Stored records
⁂
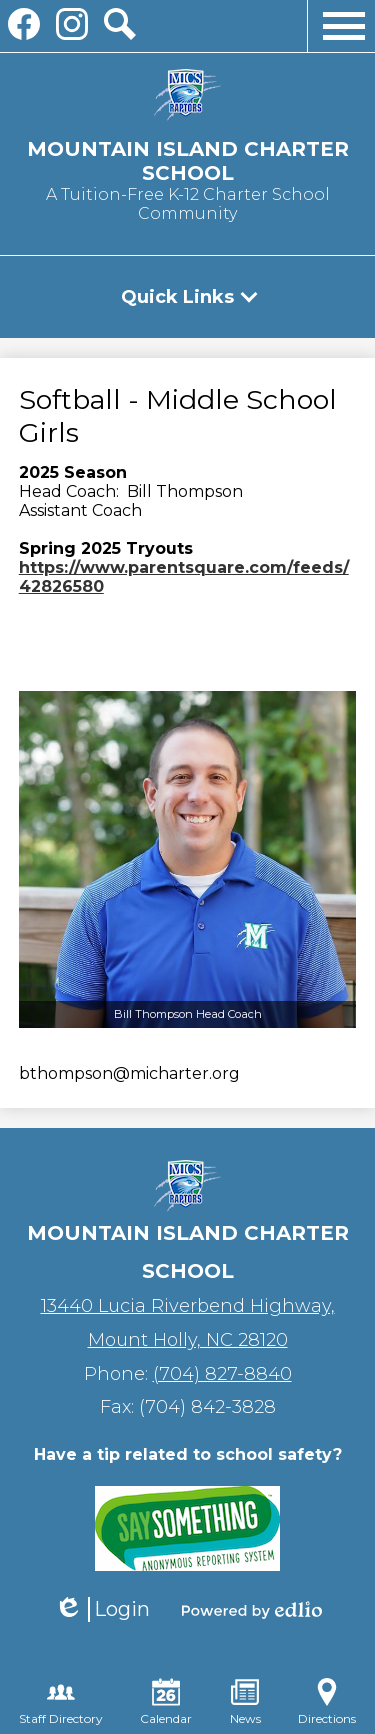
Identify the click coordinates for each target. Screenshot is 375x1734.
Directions (327, 1702)
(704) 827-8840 (222, 1374)
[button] (187, 297)
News (245, 1702)
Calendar (166, 1702)
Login (102, 1609)
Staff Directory (61, 1702)
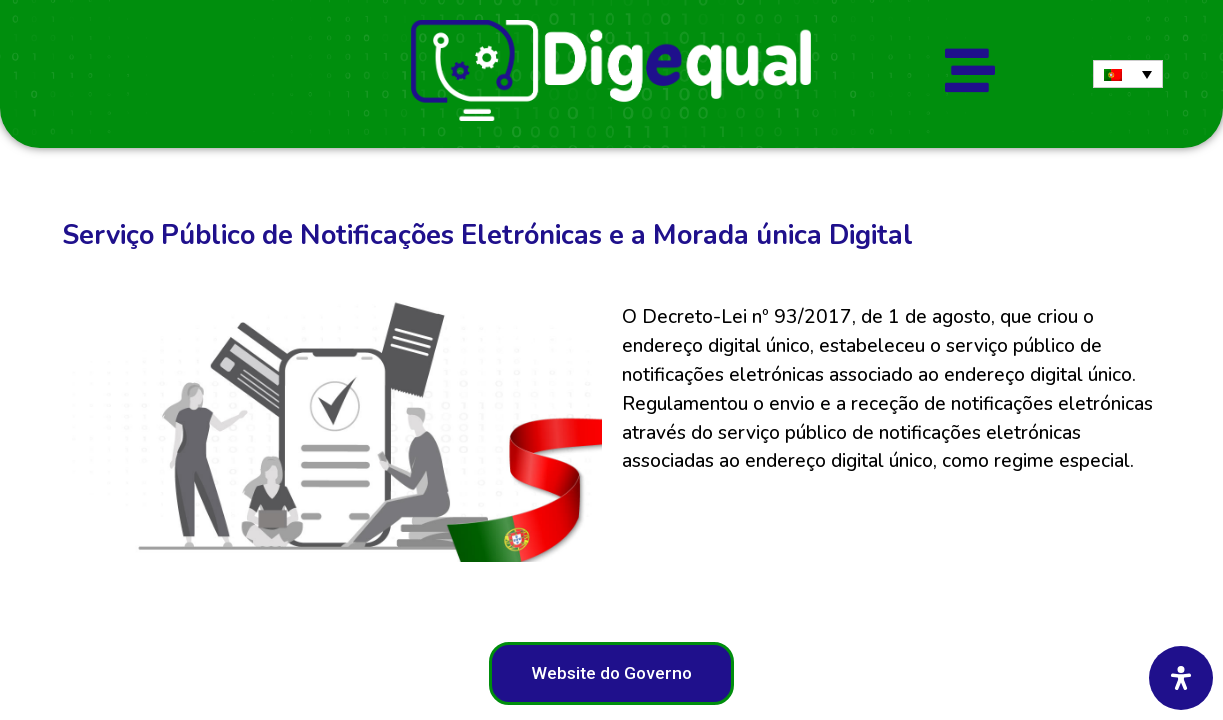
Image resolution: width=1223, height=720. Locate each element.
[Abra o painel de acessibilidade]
⁂
**ABOUT THIS TASK**
Verbatim, write out the line containing "Directions (327, 1702)" and all later lines through the end of the records, leaving every picture out.

**SOLUTION TO THE EXERCISE**
Directions (327, 1702)
(704) 827-8840 (222, 1374)
[button] (187, 297)
News (245, 1702)
Calendar (166, 1702)
Login (102, 1609)
Staff Directory (61, 1702)
Image resolution: width=1223, height=720. Locate each element.
[Abra o painel de acessibilidade]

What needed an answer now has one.